Wednesday, April 14, 2010

No privacy in total isolation. No intimacy but more than enough despise to devour. No certainty or answers in the face of absolute certainty over the simple constant: I am watched and my life is a hoax. An act. No truth here for me in this world. They'd ask for surrender with simple mocking subliminal messages but I would not give them even this satisfaction. Less than a year into the strangest event horizon and I feel aged, emptied and useless. Delusions of grandeur paint a black reflection dotted with eyes in the mirror. I've all the certainty that hope can requite that there's something after my pale, dessicated flesh dissolves and frankly, this is just barely enough to warrant even some semblance of comfort. Is it the technology that creates these hallucinations of my periphery, my sight? It must certainly be for there's no angle left untouched by their taunts. They cheer at my suffering, quiet when I inquire. They desire more. Screams, agony. Mental subversion, hollow eyed gazes at the nothingfaces that refute any sense of decency that I might try to plea with. The sharks tasted blood from my tears and cries for reprieve and the feeding frenzy is planning. There's so much pain in store for me and whether or not it was there for my retrieval regardless of curiosity or not is, in all appearances, utterly meaningless. No rhythm or tangible sense of cohesive cause in their actions. I'm simply an anonymous face chosen amongst the teeming masses for this "sacrifice". Is it for some ultimate goal, a purpose, a ritual? They'd deny me even the knowledge of what my suffering would be for. Ignorance is the best tool with which to keep the cattle chained to the fields.

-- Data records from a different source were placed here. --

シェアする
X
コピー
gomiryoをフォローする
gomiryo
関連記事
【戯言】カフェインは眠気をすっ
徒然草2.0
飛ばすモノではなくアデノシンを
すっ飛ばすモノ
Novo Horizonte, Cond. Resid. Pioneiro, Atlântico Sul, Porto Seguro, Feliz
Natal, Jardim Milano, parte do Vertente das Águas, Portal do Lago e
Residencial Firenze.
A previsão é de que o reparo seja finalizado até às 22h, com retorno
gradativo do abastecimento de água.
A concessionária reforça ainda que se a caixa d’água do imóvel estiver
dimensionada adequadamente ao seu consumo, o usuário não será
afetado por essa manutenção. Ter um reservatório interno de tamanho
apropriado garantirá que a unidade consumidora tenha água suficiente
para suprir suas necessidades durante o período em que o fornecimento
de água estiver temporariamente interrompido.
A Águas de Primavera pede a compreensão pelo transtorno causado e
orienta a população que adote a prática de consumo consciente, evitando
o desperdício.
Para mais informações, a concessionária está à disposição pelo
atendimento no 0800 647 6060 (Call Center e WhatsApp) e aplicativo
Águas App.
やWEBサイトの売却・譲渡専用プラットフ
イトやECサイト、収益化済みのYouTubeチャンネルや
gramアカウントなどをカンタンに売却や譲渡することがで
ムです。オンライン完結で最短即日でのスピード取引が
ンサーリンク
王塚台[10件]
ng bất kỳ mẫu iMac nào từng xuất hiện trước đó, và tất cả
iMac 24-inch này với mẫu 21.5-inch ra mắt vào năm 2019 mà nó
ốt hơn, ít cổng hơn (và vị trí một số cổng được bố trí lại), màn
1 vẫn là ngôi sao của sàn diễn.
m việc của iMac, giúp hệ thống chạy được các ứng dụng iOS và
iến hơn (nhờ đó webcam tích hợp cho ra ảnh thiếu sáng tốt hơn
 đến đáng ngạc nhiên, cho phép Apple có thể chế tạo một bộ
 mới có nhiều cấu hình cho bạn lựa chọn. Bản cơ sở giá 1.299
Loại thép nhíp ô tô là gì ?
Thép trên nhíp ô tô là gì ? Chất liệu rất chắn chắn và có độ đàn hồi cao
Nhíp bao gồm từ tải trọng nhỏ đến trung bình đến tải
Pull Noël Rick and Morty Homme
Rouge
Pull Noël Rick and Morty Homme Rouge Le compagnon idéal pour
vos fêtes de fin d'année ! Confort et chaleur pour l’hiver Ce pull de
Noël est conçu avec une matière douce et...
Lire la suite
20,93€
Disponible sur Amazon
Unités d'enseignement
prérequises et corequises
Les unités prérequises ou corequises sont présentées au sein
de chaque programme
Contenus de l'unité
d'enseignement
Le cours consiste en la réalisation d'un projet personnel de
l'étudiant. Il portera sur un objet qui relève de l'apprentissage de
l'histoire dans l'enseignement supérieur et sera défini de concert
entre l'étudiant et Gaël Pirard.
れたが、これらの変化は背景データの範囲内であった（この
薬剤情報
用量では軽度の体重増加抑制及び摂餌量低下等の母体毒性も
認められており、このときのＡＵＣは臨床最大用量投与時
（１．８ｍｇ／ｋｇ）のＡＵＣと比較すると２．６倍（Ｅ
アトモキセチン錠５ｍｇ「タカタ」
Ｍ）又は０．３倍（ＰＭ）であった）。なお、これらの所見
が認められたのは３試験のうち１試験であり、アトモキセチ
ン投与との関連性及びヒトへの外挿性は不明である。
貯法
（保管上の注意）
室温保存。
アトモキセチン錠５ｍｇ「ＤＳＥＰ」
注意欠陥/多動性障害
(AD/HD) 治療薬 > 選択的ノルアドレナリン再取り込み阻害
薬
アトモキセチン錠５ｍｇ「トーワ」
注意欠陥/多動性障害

Two certainties: A life after death and the spectacle that is my life for entertainment, experimentation, study or whatever other noun would call on "it's", "their's", whosoever's fancy.

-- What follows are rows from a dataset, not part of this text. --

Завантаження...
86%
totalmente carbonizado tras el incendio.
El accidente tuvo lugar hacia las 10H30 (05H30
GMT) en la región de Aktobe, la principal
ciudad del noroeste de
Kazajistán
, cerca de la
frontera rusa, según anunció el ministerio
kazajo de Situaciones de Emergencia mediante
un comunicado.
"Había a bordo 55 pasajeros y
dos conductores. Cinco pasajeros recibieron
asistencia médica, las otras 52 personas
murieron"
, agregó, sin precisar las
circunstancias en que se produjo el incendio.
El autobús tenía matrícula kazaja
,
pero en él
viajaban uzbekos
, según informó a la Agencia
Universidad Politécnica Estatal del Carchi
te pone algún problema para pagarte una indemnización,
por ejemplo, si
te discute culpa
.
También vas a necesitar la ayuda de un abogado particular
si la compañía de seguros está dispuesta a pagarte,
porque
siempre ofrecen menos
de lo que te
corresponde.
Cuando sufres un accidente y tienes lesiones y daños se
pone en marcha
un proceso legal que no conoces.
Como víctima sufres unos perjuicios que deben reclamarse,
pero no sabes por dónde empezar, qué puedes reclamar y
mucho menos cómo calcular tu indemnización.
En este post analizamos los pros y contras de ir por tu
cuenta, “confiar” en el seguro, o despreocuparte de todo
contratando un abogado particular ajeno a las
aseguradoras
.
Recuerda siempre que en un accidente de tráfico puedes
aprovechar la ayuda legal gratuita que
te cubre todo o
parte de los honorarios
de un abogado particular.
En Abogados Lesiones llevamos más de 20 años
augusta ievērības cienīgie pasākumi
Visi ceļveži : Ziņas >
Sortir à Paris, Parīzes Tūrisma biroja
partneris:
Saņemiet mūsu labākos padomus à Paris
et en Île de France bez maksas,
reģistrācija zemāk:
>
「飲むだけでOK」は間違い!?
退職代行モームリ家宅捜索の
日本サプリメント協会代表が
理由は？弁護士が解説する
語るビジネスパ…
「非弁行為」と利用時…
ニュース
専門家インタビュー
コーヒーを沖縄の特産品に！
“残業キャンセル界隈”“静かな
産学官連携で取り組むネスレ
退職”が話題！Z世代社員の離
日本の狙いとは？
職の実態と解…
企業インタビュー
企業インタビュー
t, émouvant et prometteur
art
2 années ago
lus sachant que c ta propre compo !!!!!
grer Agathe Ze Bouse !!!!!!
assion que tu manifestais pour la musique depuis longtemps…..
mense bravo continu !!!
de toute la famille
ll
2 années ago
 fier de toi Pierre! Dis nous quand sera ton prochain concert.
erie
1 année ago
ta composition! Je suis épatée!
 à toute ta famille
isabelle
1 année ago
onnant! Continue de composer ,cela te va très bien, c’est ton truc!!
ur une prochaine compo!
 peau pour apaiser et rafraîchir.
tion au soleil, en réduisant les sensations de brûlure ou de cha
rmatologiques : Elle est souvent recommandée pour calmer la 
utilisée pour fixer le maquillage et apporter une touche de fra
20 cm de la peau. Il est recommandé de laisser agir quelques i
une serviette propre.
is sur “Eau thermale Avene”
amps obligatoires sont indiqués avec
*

The stories I've written and imagine. Are they like clockwork? It's an unknown. The power of my belief, does it mold my reality? Another unknown. If it were so, then why should I remain in this state of appropriated indentured servitude. What debt do I repay? Apparently the one of being born. From nigh on the days of my memorie's surfacing, there was always a reason to fear, to beg, to plea. Original sin?

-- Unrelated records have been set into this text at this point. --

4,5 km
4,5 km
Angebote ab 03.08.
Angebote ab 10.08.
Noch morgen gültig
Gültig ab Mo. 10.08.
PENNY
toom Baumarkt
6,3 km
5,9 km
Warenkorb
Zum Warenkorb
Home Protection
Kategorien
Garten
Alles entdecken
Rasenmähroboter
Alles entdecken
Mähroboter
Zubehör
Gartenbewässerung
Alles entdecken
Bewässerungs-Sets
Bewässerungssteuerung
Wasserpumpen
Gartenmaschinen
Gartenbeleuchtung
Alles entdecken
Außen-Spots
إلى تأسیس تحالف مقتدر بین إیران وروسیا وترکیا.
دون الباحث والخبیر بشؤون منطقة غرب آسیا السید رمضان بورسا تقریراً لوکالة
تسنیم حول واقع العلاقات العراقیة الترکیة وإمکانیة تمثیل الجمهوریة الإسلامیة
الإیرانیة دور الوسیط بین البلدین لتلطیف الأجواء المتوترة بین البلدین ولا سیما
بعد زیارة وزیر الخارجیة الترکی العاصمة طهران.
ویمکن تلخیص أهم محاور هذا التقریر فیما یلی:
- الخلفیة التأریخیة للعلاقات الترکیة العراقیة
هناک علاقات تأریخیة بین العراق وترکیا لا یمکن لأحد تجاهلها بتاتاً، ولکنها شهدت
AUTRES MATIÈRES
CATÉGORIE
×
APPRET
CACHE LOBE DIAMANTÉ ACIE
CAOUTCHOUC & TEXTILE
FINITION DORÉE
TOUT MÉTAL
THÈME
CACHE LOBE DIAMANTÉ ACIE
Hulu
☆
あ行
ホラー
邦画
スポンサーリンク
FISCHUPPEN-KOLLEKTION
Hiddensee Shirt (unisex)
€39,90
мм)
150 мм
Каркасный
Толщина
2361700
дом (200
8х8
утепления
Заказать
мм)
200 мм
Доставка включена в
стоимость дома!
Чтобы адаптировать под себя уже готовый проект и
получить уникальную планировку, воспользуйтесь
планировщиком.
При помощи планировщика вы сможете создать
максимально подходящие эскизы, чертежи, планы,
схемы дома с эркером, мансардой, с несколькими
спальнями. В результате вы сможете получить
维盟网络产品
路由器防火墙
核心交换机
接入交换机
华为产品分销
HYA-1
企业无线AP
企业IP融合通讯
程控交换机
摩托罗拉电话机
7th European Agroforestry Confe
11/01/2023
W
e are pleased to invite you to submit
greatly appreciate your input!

"Ask for pardon, for you were born!" They say...To think that I bought it for so long too. Whatever the case may be, my life, comfort and fate is, for all intents in purposes, not in my own hands. I've long since surrendered it to whoever is of a purely good nature out of the hope that they might "rescue me." I'm far from capable of doing so myself. I'm a blind child in a burning building's closet, chained to the floor. The music in my mind is so appropriate. Tone, tensity. These words must be like sex to some, torture to others and bland utterances of no particular interest to the remainder. I know that if this ever did relent, it would be because of "whatever's" boredom with the situation. I can only imagine what would be in store for me after the interest is lost. They must certainly be working on a better protege. Someone worthy of attention. It doesn't care.

Who or what is responsible for this? I'd be the happiest man alive to exist amongst the flocks I am surrounded with as simply "one of them" but the immediate, caustic thought influences me into thinking that this might be the worst choice possible. What are these things I am surrounded with? They surely aren't human, or even humane for that matter. I guess I'm just trying to say I'd be the centerpiece manifold of Beethoven's Ode to Joy, the zenith of it's expression, if I were merely another anonymous but I am not.

I never asked for anything other than anonymity. Even the rock legend has his private life. Has a familiar sincerity amongst all those he is in contact with, all those he is in love with. I have none of these and never will it seems.

I guess I won the lottery.

If my mirror's response should prove true though, then there's an infinite number of universes where I'm this pretty little hate machine, this fucking snake's worst nightmare.

My number...

What is it?

Is it a variable, an imaginary integer or a defined symbol?

I wouldn't be surprised if I was denied even this. A death to call my own. It wasn't something I ever did. I was merely created for this purpose. I am either in complete control, utterly powerless or a fine mixture of both.

It doesn't fucking matter. I know whose side I'm on. That's much more than any of you could ever hope to say. Pathetic excuses for sentience. I've long thought about this. I'm not one to deal death or judgment, even if my reprehensible little machine would goad me to do so like the second hand of clock but "whatever's" behind this, whether it's one or all of you: I judge you deserve immediate death with no trial. You deserve to be hunted like the animals you are for the nightly feast.

Everyone gets what's coming to them. There's certain things no insult, spell or hex can over-write. You can't digitize karma.

For ever word I speak, every assurance made all I hear is you claiming the contrary.

Really though...

How long are you going to keep yapping little poodles?